School is starting up around the country and with that means meeting new people. This can be an incredibly scary idea for some kids, especially when they may not look or talk like the majority of the people around them. But all kids should feel proud of who they are and walk tall. Here are a few books that help illustrate that idea and would be great read alouds.

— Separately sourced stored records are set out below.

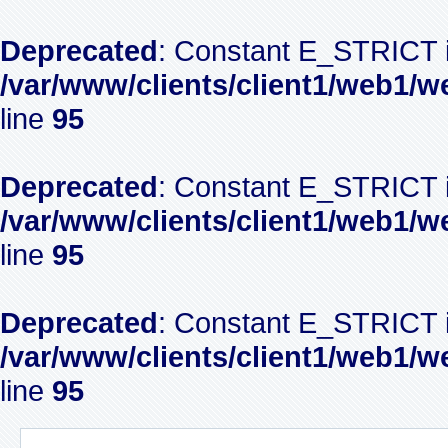
Deprecated
: Constant E_STRICT i
/var/www/clients/client1/web1/w
line
95
Deprecated
: Constant E_STRICT i
/var/www/clients/client1/web1/w
line
95
Deprecated
: Constant E_STRICT i
/var/www/clients/client1/web1/w
line
95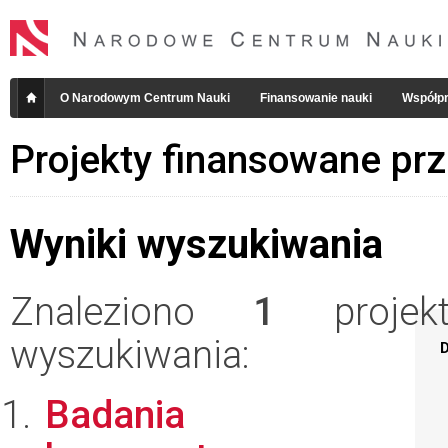
O Narodowym Centrum Nauki
Finansowanie nauki
Współpr
Projekty finansowane pr
Wyniki wyszukiwania
Znaleziono
1
projekt
wyszukiwania:
D
Badania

Sara O’Leary and illustrator Qin Leng approach this idea in their new book A Kid is a Kid is a Kid. This simple book shows how being the new kid can be really hard, but that you are not alone. One of the worst things is when people ask you a question that isn’t very nice, like if you’re a boy or a girl or why you are so small. Rather than those awful questions, it suggests that kids should ask each other questions that open up a conversation and help you get to know the other kids better. Something like what you named your new dog or if you can try their lunch. But the very best question of all? “Hey, kid! Do you want to play?” Such a brilliant concept, much like their earlier book, A Family is a Family is a Family.

Sonia Sotomayor wrote a picture book in 2019 that also addressed questions. In her book, Just Ask!: Be Different, Be Brave, Be You, Sotomayor writes about children of all abilities and the super powers that each of them have as well. The book focuses on a group of children creating a garden together. Just as all of the plants are different, so are the children. A garden made up of only one flower isn’t as beautiful as one with a variety of beauties.

Bestseller The Day You Begin by Jacqueline Woodson and illustrated by Rafael Lopez addresses this idea head on. Woodson suggests that you might go to school and be different from those around you, be it your hair, clothing, skin color, or something else. You might find yourself feeling badly when someone doesn’t understand your accent or jealous when others have had experiences that you have not yet had. But the beautiful thing is that when we open up and share about ourselves, we can find all of the ways that we are similar. This is a must have for the beginning of school.

I’ve shared this one before, but I always feel that it is worth repeating. All Are Welcome by Alexandra Penfold and Illustrated by Suzanne Kaufman is a marvelous first day book, especially given how divided our country is at the moment. The messages behind this book is that everyone is special, diversity should be celebrated, and that we welcome everyone with open arms. What makes it so perfect for the start of school is that there are lots of fears at the beginning of school. When you know that you are “different” in some manner, the fears are even larger. Penfold’s story can help release some of the fears about making friends at a new place, as everyone in this book comes from a different background, yet become good friends.